Luckily I was traveling with two fluent French speakers.
My companions were both brilliant and impassioned women – one was working with people displaced by the war in northern Uganda, and the other had been holed up at a refugee camp in Burundi that was being raided weekly by militias.
The getaway was her idea.
By coincidence, we were there in 2004 – the 10-year observance of the 1994 genocide that decimated Rwanda’s peace and shamed the world for its inaction.
Although the April anniversary had passed, there were still banners flying on some government buildings, displayed for the visiting dignitaries who’d recently come to make speeches that would’ve been more useful 10 years before.
Better late than never I suppose…
One day, our little group hired a driver to take us to some of the more infamous genocide spots – the ones we’d read about while sobbing alone in our studio apartments in grad school. (Bleeding hearts really know how to vacation, huh?).
I’ll note here that it was a horrifying and stomach-turning day. Many of the massacres took place in churches were people had sought refuge and their bones remain piled on the floor where they died. Nothing can prepare you for this, so be forewarned if you do a Google image search later.
While standing in the courtyard of one of the churches, I looked up.

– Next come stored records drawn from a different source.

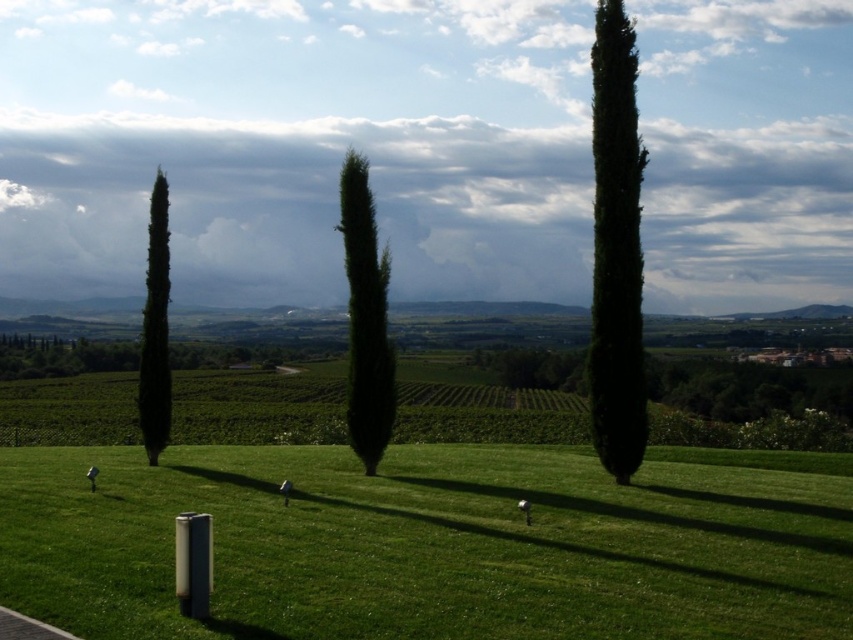 Question: Observing the image, what is the correct spatial positioning of green matte tree at center in reference to green matte tree at left?

Choices:
 (A) below
 (B) above

Answer: (B)

Question: Is dark green textured tree at upper right to the left of green matte tree at left from the viewer's perspective?

Choices:
 (A) yes
 (B) no

Answer: (B)

Question: Which point appears closest to the camera in this image?

Choices:
 (A) pyautogui.click(x=161, y=378)
 (B) pyautogui.click(x=816, y=596)
 (C) pyautogui.click(x=381, y=298)

Answer: (B)

Question: Which point is farther to the camera?

Choices:
 (A) green matte tree at left
 (B) green grassy field at center

Answer: (A)

Question: Can you confirm if dark green textured tree at upper right is positioned below green matte tree at center?

Choices:
 (A) no
 (B) yes

Answer: (A)

Question: Among these objects, which one is farthest from the camera?

Choices:
 (A) green matte tree at center
 (B) dark green textured tree at upper right
 (C) green matte tree at left
 (D) green grassy field at center

Answer: (C)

It was a perfect day – baby blue skies with soft while clouds running in gentle streaks along the horizon.
I watched 3 crows fly overhead, making lazy circles around our unlikely group. Three mid-20s white women in long skirts dedicated to saving what was left of the world.
500 miles in any direction, war was raging – northern Uganda, Burundi, the Congo. I felt like we were in the eerily calm center of a hurricane of hate, displacement, and injustice.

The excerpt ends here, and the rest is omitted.